Tax declarations and receipts are not conclusive evidence of ownership. At most they constitute mere prima
facie proof of ownership or possession of the property for which taxes have been paid. In the absence of actual,
public and adverse possession, the declaration for tax purposes does not prove ownership.
The petitioners, despite 32 years of farming the subject land, did not acquire ownership by mere occupation.
Unless coupled with the element of hostility toward the true owner, occupation and use, however long, will not
confer title by prescription or adverse possession.
The possession of a person without power cannot be acquired without the ratification of the person in whose
name the act of possession was executed.
Art. 533. The possession of hereditary property is deemed transmitted to the heir without interruption and from
the moment of the death of the decedent, in case the inheritance is accepted.

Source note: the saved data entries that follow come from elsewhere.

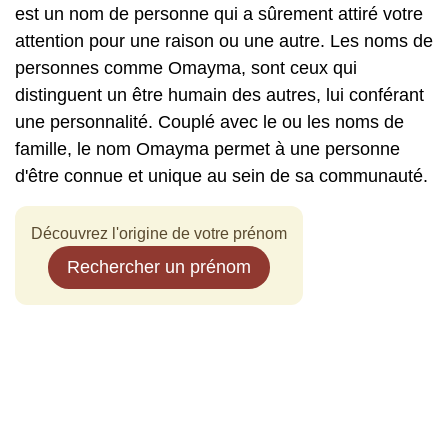
est un nom de personne qui a sûrement attiré votre
attention pour une raison ou une autre. Les noms de
personnes comme Omayma, sont ceux qui
distinguent un être humain des autres, lui conférant
une personnalité. Couplé avec le ou les noms de
famille, le nom Omayma permet à une personne
d'être connue et unique au sein de sa communauté.
Découvrez l'origine de votre prénom
Rechercher un prénom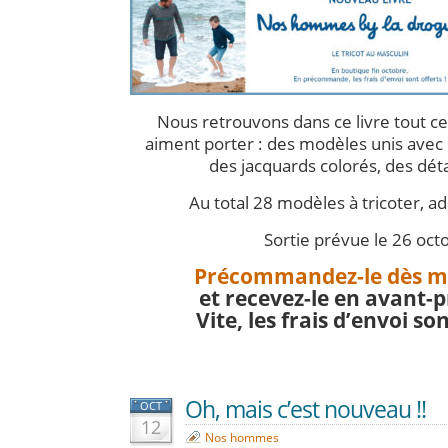
Nous retrouvons dans ce livre tout 
aiment porter : des modèles unis avec d
des jacquards colorés, des détai
Au total 28 modèles à tricoter, ad
Sortie prévue le 26 oct
Précommandez-le dès m
et recevez-le en avant-p
Vite, les frais d’envoi son
Oh, mais c’est nouveau !!
OCT
12
Nos hommes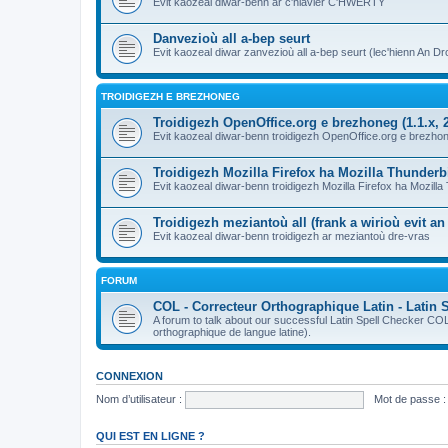
Evit kaozeal diwar-benn ar c'hlavier C'HWERTY
Danvezioù all a-bep seurt
Evit kaozeal diwar zanvezioù all a-bep seurt (lec'hienn An Dro
TROIDIGEZH E BREZHONEG
Troidigezh OpenOffice.org e brezhoneg (1.1.x, 2
Evit kaozeal diwar-benn troidigezh OpenOffice.org e brezhone
Troidigezh Mozilla Firefox ha Mozilla Thunder
Evit kaozeal diwar-benn troidigezh Mozilla Firefox ha Mozill
Troidigezh meziantoù all (frank a wirioù evit a
Evit kaozeal diwar-benn troidigezh ar meziantoù dre-vras
FORUM
COL - Correcteur Orthographique Latin - Latin 
A forum to talk about our successful Latin Spell Checker C
orthographique de langue latine).
CONNEXION
Nom d’utilisateur :
Mot de passe :
QUI EST EN LIGNE ?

One who validly renounces an inheritance is deemed never to have possessed the same
Art. 534. On who succeeds by hereditary title shall not suffer the consequences of the wrongful possession of
the decedent, if it is not shown that he was aware of the flaws affecting it; but the effects of possession in good
faith shall not benefit him except from the date of the death of the decedent.
Art. 535. Minors and incapacitated persons may acquire the possession of things; but they need the assistance of
their legal representatives in order to exercise the rights which from the possession arise in their favor.
Art. 536. In no case may possession be acquired through force or intimidation as long as there is a possessor
who objects thereto.
He who believes that he has an action or a right to deprive another of the holding of a thing, must invoke the
aid of the competent court, if the holder should refuse to deliver the thing.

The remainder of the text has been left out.